A prolific and highly-esteemed author of numerous books and scholarly articles on Canadian literary criticism and poetry, Davey writes with a unique panache as he examines with humour and irony the ambiguous play of signs in contemporary culture, the popular stories that lie behind it, and the struggles between different identity-based groups in our globalizing society—racial, regional, gender-based, ethnic, economic—that drive this play.
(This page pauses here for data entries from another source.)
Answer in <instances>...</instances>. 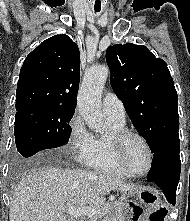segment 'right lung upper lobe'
Here are the masks:
<instances>
[{
  "label": "right lung upper lobe",
  "mask_w": 190,
  "mask_h": 221,
  "mask_svg": "<svg viewBox=\"0 0 190 221\" xmlns=\"http://www.w3.org/2000/svg\"><path fill=\"white\" fill-rule=\"evenodd\" d=\"M80 80V52L67 35L42 42L25 59L16 90L17 112L47 106L74 109Z\"/></svg>",
  "instance_id": "obj_1"
}]
</instances>
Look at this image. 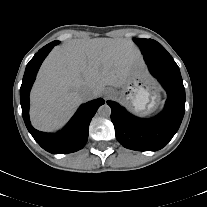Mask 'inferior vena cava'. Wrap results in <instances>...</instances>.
Returning <instances> with one entry per match:
<instances>
[{"instance_id": "obj_1", "label": "inferior vena cava", "mask_w": 207, "mask_h": 207, "mask_svg": "<svg viewBox=\"0 0 207 207\" xmlns=\"http://www.w3.org/2000/svg\"><path fill=\"white\" fill-rule=\"evenodd\" d=\"M80 95L84 99H88L91 96V90L89 88H81L79 91Z\"/></svg>"}]
</instances>
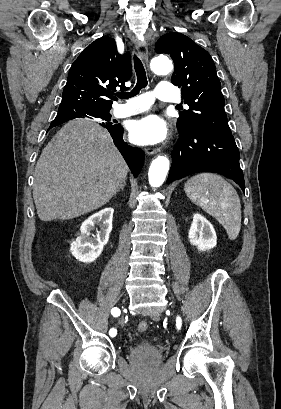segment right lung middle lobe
<instances>
[{"instance_id": "1", "label": "right lung middle lobe", "mask_w": 281, "mask_h": 409, "mask_svg": "<svg viewBox=\"0 0 281 409\" xmlns=\"http://www.w3.org/2000/svg\"><path fill=\"white\" fill-rule=\"evenodd\" d=\"M110 117H111V115H110L109 112H101L99 119L109 121ZM69 120H70V118H55V120L51 123L50 128H52L54 126H57V125H60V124L66 122V121H69Z\"/></svg>"}]
</instances>
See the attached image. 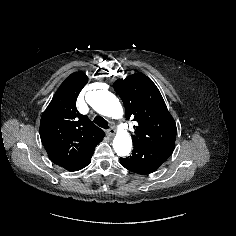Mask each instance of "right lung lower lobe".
Segmentation results:
<instances>
[{
  "mask_svg": "<svg viewBox=\"0 0 236 236\" xmlns=\"http://www.w3.org/2000/svg\"><path fill=\"white\" fill-rule=\"evenodd\" d=\"M94 150H95V148L85 152L80 157H78V158H76L64 165H61V167H63L64 169H66L68 171H71V172L83 169L91 162V157L94 153Z\"/></svg>",
  "mask_w": 236,
  "mask_h": 236,
  "instance_id": "right-lung-lower-lobe-1",
  "label": "right lung lower lobe"
}]
</instances>
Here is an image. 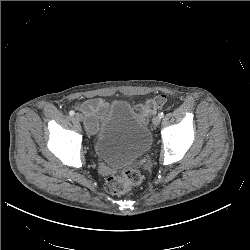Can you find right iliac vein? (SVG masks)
Masks as SVG:
<instances>
[{"instance_id": "63e3f726", "label": "right iliac vein", "mask_w": 250, "mask_h": 250, "mask_svg": "<svg viewBox=\"0 0 250 250\" xmlns=\"http://www.w3.org/2000/svg\"><path fill=\"white\" fill-rule=\"evenodd\" d=\"M74 118L76 121L81 122L83 120V115L81 113H77Z\"/></svg>"}]
</instances>
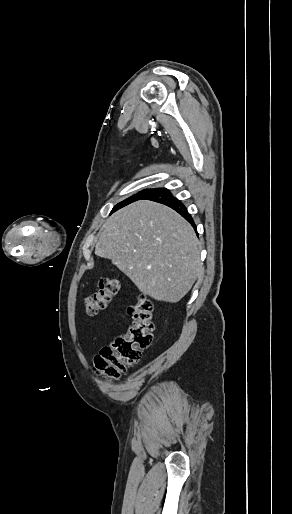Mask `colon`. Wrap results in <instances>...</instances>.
Wrapping results in <instances>:
<instances>
[{
    "label": "colon",
    "instance_id": "5ec220e1",
    "mask_svg": "<svg viewBox=\"0 0 292 514\" xmlns=\"http://www.w3.org/2000/svg\"><path fill=\"white\" fill-rule=\"evenodd\" d=\"M99 289L85 299L89 315H98L117 298L120 291L119 280L115 277L102 278ZM132 319L125 333L116 337L94 357V367L98 373L111 379L121 377L125 371L139 362L142 352L148 349L154 337L153 308L144 295L129 306Z\"/></svg>",
    "mask_w": 292,
    "mask_h": 514
}]
</instances>
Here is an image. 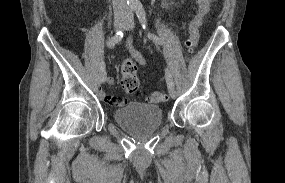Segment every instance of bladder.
<instances>
[{
  "label": "bladder",
  "mask_w": 285,
  "mask_h": 183,
  "mask_svg": "<svg viewBox=\"0 0 285 183\" xmlns=\"http://www.w3.org/2000/svg\"><path fill=\"white\" fill-rule=\"evenodd\" d=\"M114 118L117 124L132 132L154 130L163 123L161 107L137 102L118 107L114 112Z\"/></svg>",
  "instance_id": "bladder-1"
}]
</instances>
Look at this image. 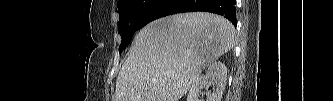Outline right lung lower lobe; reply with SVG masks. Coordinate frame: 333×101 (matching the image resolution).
<instances>
[{"label": "right lung lower lobe", "mask_w": 333, "mask_h": 101, "mask_svg": "<svg viewBox=\"0 0 333 101\" xmlns=\"http://www.w3.org/2000/svg\"><path fill=\"white\" fill-rule=\"evenodd\" d=\"M236 0H156L141 21V28L158 18L183 12L206 11L224 16L234 26L236 19Z\"/></svg>", "instance_id": "right-lung-lower-lobe-1"}]
</instances>
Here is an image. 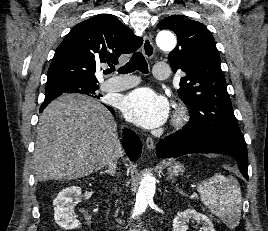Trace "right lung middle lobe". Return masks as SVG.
<instances>
[{"label":"right lung middle lobe","instance_id":"obj_1","mask_svg":"<svg viewBox=\"0 0 268 231\" xmlns=\"http://www.w3.org/2000/svg\"><path fill=\"white\" fill-rule=\"evenodd\" d=\"M99 89L97 84H85L74 81H58L45 86V99H55L65 93L86 94L97 97L95 91Z\"/></svg>","mask_w":268,"mask_h":231}]
</instances>
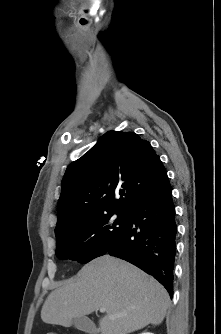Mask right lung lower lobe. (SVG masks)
Wrapping results in <instances>:
<instances>
[{
	"label": "right lung lower lobe",
	"instance_id": "98d812e1",
	"mask_svg": "<svg viewBox=\"0 0 221 334\" xmlns=\"http://www.w3.org/2000/svg\"><path fill=\"white\" fill-rule=\"evenodd\" d=\"M176 234L175 206L167 177L128 212L120 239L105 254L124 259L152 275L172 298Z\"/></svg>",
	"mask_w": 221,
	"mask_h": 334
}]
</instances>
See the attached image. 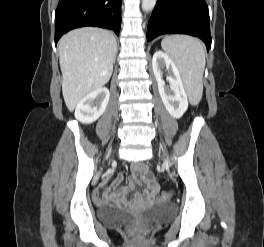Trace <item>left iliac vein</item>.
I'll return each mask as SVG.
<instances>
[{
    "label": "left iliac vein",
    "mask_w": 264,
    "mask_h": 247,
    "mask_svg": "<svg viewBox=\"0 0 264 247\" xmlns=\"http://www.w3.org/2000/svg\"><path fill=\"white\" fill-rule=\"evenodd\" d=\"M165 163L168 164V160H165Z\"/></svg>",
    "instance_id": "left-iliac-vein-1"
}]
</instances>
Frank Davey's profile page

Excerpt: When Tish Happens: The Unlikely Story of Canada’s “Most Influential Literary Magazine” (by (author) Frank Davey)

 

Sometimes I wonder whether Tish would have happened, or at least happened in the various precise ways it is said to have happened, had Tony Friedson not urged Daphne Buckle to attend the Writers Workshop in the fall of 1960, and had I not so intemperately pursued her. The “Projective Verse” party Bill and I held that January, with Lionel’s quickly legendary visit to the emergency ward, did sharply raise the profile of Olson’s essay within our circle of UBC student writers, even if it didn’t sharply increase its understanding— and made more likely Warren’s offer to hold Sunday meetings later that spring. I would not have been the same person at those meetings, or at the Duncan lectures that followed—if they had followed— without the long conversations Daphne and I had about poetics or my discovery while writing so intensely “for” her that I was a poet. I should thank her—I know I never have. Perhaps the Tish community, such as it is, should thank her. For me, my choice of genre when first hearing that she was about to join the Workshop turned out to be crucial. Before that week I had seen myself almost equally as a possible fiction writer, playwright and poet. When the founding of a poetry magazine happened, I might have hung back like fiction-writer Gladys or playwright-to-be Carol Johnson.

 

That is, I can’t separate in my own mind my attraction to Daphne from the appearance of the Allen anthology, the enormous local interest in Olson’s “Projective Verse,” Duncan’s lectures and the founding of Tish. Without her there would have at least been very few Bowering–Davey twin-poem pages in Tish, no Tishbook titled D-Day and After (with its audaciously punning epigraph from Hopkins, “Buckle! AND the fire that breaks from thee then”), no Contact Press book titled “bridge force.” The bridge of that series—prominent in the twin-poems and in those two books— was in part the Lions Gate Bridge over which I had driven to North Vancouver and Daphne’s home, and in part the attempted bridge of my desire. The “bridge force” series had come about through my efforts to follow Duncan’s advice to cease self-expression and instead explore and follow the images that one’s field of experience was proposing, to move from personal plaint toward attention to the objects and histories one lived among. Among as Fred would write. Without Daphne I might never have felt the need to make that effort. One of the first things I read after that March of 1961, and before the Tallman Sunday meetings began, was Durrell’s Justine, and then Balthazar, Mountolive and Clea. I was on much too familiar ground while reading Justine, and then read Balthazar’s “interlinear” with enormous relief—because it demonstrated that if one could expand what one knew, alternate readings of one’s own life would become possible. Mountolive and Clea further expanded the quartet’s perspectives and dismantled the initial novel’s romantic claustrophobia. There was a way out, and onward.

 

So that Hopkins epigraph—which no critic has ever attempted to read—is not perhaps all that outrageous—the “thee” that was the humbled falcon/Christ in Hopkins’s poem could be me, the “fire” could be the poems I contributed to Tish, “Buckle” does operate satisfactorily as both a noun and a verb, the line could be speaking of Duncan’s move from “path poem” to “field poem.” It even could be read as a gloss on how Justine was “buckled” into the splendour, and wisdom, of the full quartet. Interestingly, Hopkins’s “The Windhover” would be a poem that also otherwise haunted the Tish poets. Both Bowering and Dawson would greet people around the Tish office with a “Hi there, in your riding” or a “Hi there, in your riding of the rolling” or a “Hi there, in your riding of the rolling level underneath you.” I, of course, would never stoop to such puns.